Sul punto relativo alla violazione del divieto di concorrenza, il Collegio ritiene la domanda della società infondata, essenzialmente per due ragioni: l'oggetto concreto dell'attività esercitata dalla società, e l'assenza di un sistematico esercizio concorrenziale di atti coordinati.
Così, infatti, motiva il Tribunale: «in relazione all'attività svolta dalla società si deve far riferimento all'attività effettiva e concretamente svolta da quest'ultima, non rilevando esclusivamente le attività enunciate come possibile oggetto sociale nell'atto costitutivo,potendo al raffronto degli oggetti statutari essere assegnato al più una rilevanza essenzialmente indiziaria. Inolte, il rapporto concorrenziale deve essere concreto, includendo tutti gli aspetti qualificanti delle attività delle imprese prese in considerazione, ed attuale e, se potenziale, deve fondarsi sulla ragionevole prevedibile circostanza che in futuro l'attività svolta dall'altra società abbia una proiezione evolutiva da porla in concorrenza con la società».
Ma non solo: «Sotto altro profilo che maggiormente interessa in questa sede, alla luce del disposto della richiamata disposizione codicistica secondo la quale l'amministratore non può esercitare una "attività" concorrente, si richiede l'assunzione di una posizione che comporti il sistematico esercizio concorrenziale di atti coordinati e unificati sul piano funzionale non essendo sufficiente ad integrare la fattispecie il compimento di un solo atto in concorrenza che, al limite, può integrare ipotesi di conflitti di interessi o di violazione del generale dovere di fedeltà.

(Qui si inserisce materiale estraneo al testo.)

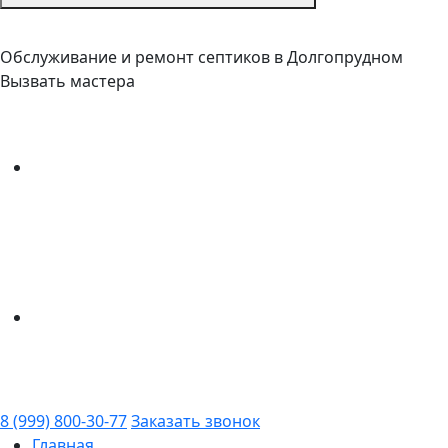
Обслуживание и ремонт септиков в Долгопрудном
Вызвать мастера
8 (999) 800-30-77
Заказать звонок
Главная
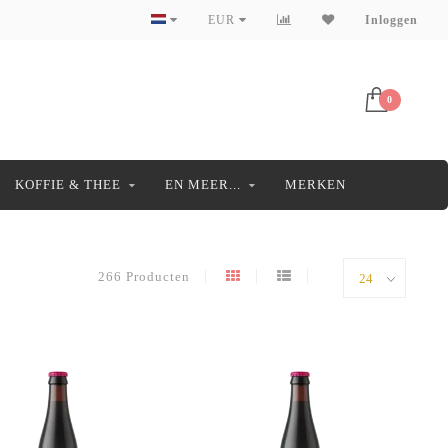
EUR
Inloggen
0
KOFFIE & THEE
EN MEER...
MERKEN
266 Producten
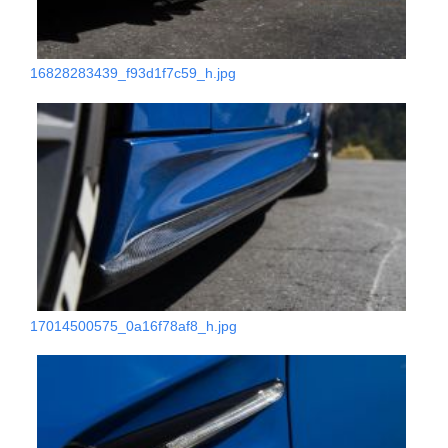
16828283439_f93d1f7c59_h.jpg
17014500575_0a16f78af8_h.jpg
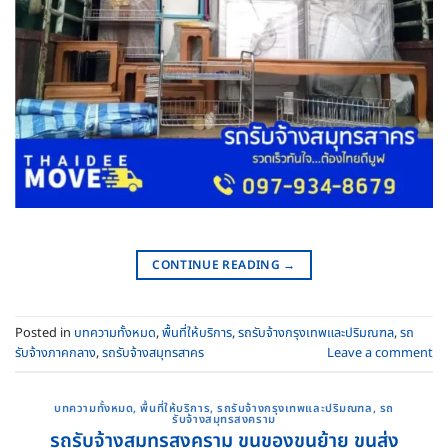
CONTINUE READING
→
Posted in
บทความทั้งหมด
,
พื้นที่ให้บริการ
,
รถรับจ้างกรุงเทพและปริมณฑล
,
รถ
รับจ้างภาคกลาง
,
รถรับจ้างสมุทรสาคร
Leave a comment
บทความทั้งหมด
,
พื้นที่ให้บริการ
,
รถรับจ้างกรุงเทพและปริมณฑล
,
รถ
รับจ้างสมุทรสงคราม
รถรับจ้างสมุทรสงคราม ขนของขนย้าย ขนส่ง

In altre parole, per attività concorrente deve intendersi un complesso di atti compiuti in modo continuativo e sistematico e finalizzati ad uno scopo concorrenziale».
Affrontata la questione della asserita violazione del divieto di concorrenza, il Collegio passa ad esaminare l'autoliquidazione dei compensi dell'amministratore in assenza di una deliberazione dell'assemblea: partendo dal rilievo che l'art. 2389 c.c. rimette la determinazione dei compensi.all'atto della nomina o all'assemblea, richiama alcune decisioni giurisprudenziali che affermano un vero e proprio diritto soggettivo perfetto la pretesa dell'amministratore al compenso per l'opera prestata (Cass. 16764/2005 e Trib. Trapani 7/1/2010).

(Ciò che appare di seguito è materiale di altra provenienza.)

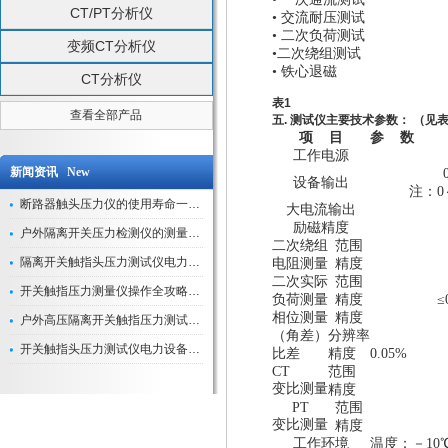
CT/PT分析仪
•
交流耐压测试
•
二次负荷测试
变频CT分析仪
•
二次绕组测试
•
铁心退磁
CT分析仪
表1
查看全部产品
五
.
测试仪主要技术参数：
（见表
项
目
参 数
工作电源
新闻资讯 New
设备输出
注：0
断路器触头压力仪的使用寿命一般是多久？
大电流输出
励磁精度
户外隔离开关压力检测仪的测量数据如何与GIS系统对接实现智能化运维？
二次绕组
范围
隔离开关触指头压力测试仪电力系统安全运行的“定海神针”
电阻测量
精度
二次实际
范围
开关触指压力测量仪操作全攻略：从准备到精准测量的实战指南
负荷测量
精度
≤
相位测量
精度
户外高压隔离开关触指压力测试仪的作用与价值
（角差）
分辨率
开关触指头压力测试仪电力设备安全的“隐形守护者”
比差
精度
0.05%
CT
范围
变比测量
精度
PT
范围
变比测量
精度
工作环境
温度：
－
10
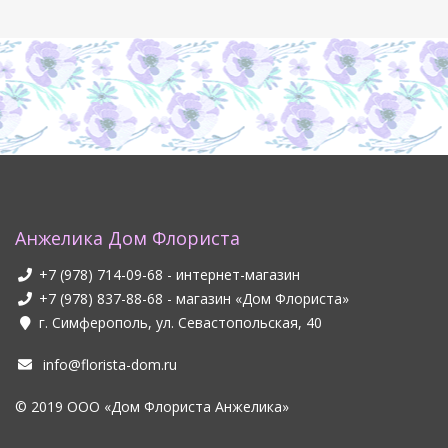
Анжелика Дом Флориста
+7 (978) 714-09-68
- интернет-магазин
+7 (978) 837-88-68
- магазин «Дом Флориста»
г. Симферополь, ул. Севастопольская, 40
info@florista-dom.ru
© 2019 ООО «Дом Флориста Анжелика»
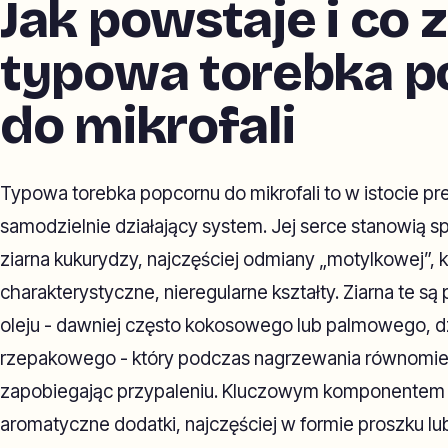
Jak powstaje i co 
typowa torebka p
do mikrofali
Typowa torebka popcornu do mikrofali to w istocie pr
samodzielnie działający system. Jej serce stanowią s
ziarna kukurydzy, najczęściej odmiany „motylkowej”, 
charakterystyczne, nieregularne kształty. Ziarna te s
oleju - dawniej często kokosowego lub palmowego, dzi
rzepakowego - który podczas nagrzewania równomier
zapobiegając przypaleniu. Kluczowym komponentem je
aromatyczne dodatki, najczęściej w formie proszku lu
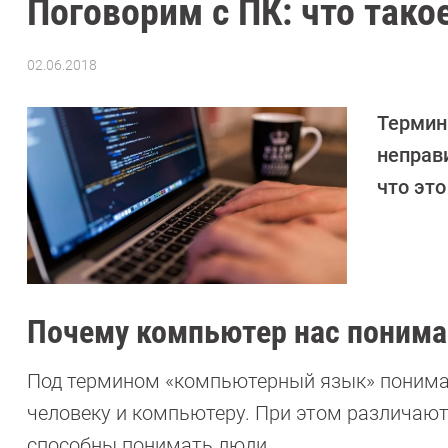
Поговорим с ПК: что так
02.06.2018
Автор:
Ольга
Дмитриева
Термин
неправ
что это
Почему компьютер нас понима
Под термином «компьютерный язык» понима
человеку и компьютеру. При этом различают
способны понимать люди.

La regola è quindi che la carica si presume onerosa, anche se è ammessa la previsione statutaria di gratuità della carica gestoria.
Il Tribunale, anzitutto, riconosce che l'autoliquidazione di un compenso da parte dell'amministratore costituisca certamente un atto posto in essere in contrasto con l'atto costitutivo della società che demanda la determinazione a una deliberazione dei soci.

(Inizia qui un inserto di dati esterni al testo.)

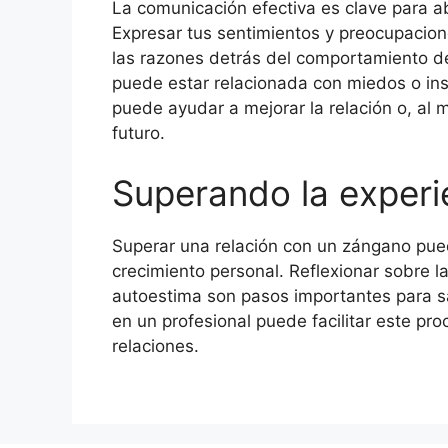
La comunicación efectiva es clave para a
Expresar tus sentimientos y preocupacion
las razones detrás del comportamiento de
puede estar relacionada con miedos o in
puede ayudar a mejorar la relación o, al
futuro.
Superando la exper
Superar una relación con un zángano puede
crecimiento personal. Reflexionar sobre la
autoestima son pasos importantes para sa
en un profesional puede facilitar este pro
relaciones.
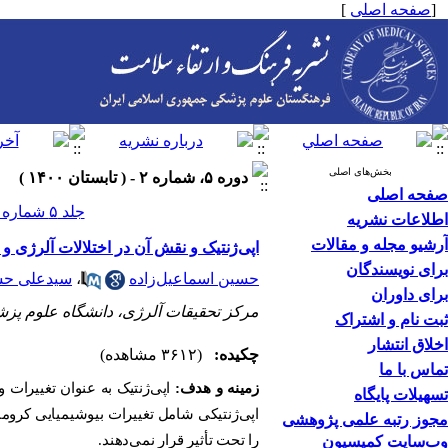
[
صفحه اصلی
]
بخش‌های اصلی
دوره ۵، شماره ۲ - ( تابستان ۱۴۰۰ )
صفحه اصلی
جلد ۵ شماره ۲ صفحات ۲۲۷-۲۲۱
اطلاعات نشریه
آرشیو مجله و مقالات
اپی‌ژنتیک و نقش آن در اختلالات آلرژی و 
برای نویسندگان
حسین اسماعیل‌زاده
،
سیدعلی حس
برای داوران
مرکز تحقیقات آلرژی، دانشگاه علوم پزش
ثبت نام و اشتراک
اخلاق انتشار
چکیده:
(۳۶۱۲ مشاهده)
تماس با ما
زمینه و هدف:
اپی‌ژنتیک به عنوان تغییرات و
تسهیلات پایگاه
اپی‌ژنتیکی شامل تغییرات بیوشیمیایی کروما
مجوز رتبه علمی پژوهشی
را تحت تأثیر قرار نمی‌دهند.
وب‌سایت کمیسیون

Ma questo non è sufficiente per accogliere la pretesa risarcitoria della società: occorre l'accertamento del danno subito dalla stessa.
E, considerato che nel caso specifico l'atto costitutivo non prevedeva la gratuità, in mancanza di una rinunzia dell'amministratore quest'ultimo avrebbe potuto rivolgersi al tribunale per la determinazione del proprio compenso: ove l'assemblea non provvede alla determinazione, l'amministratore può rivolgersi al Tribunale per la sua determinazione (Cass. 1647/1997; 2895/1991).
Nel caso specifico, «ai fini di accertare l'esistenza di un danno per la società, sarebbe stata necessaria la allegazione e la prova, da parte dell'attrice, della eccessività della somma autoliquidatasi dall'amministratore a titolo di compensi». Allegazione e prova non prospettate dalla società.
Il Collegio, attesa la congruità del compenso autoliquidatosi dall'amministratore, conclude per l'assenza di danni per la società.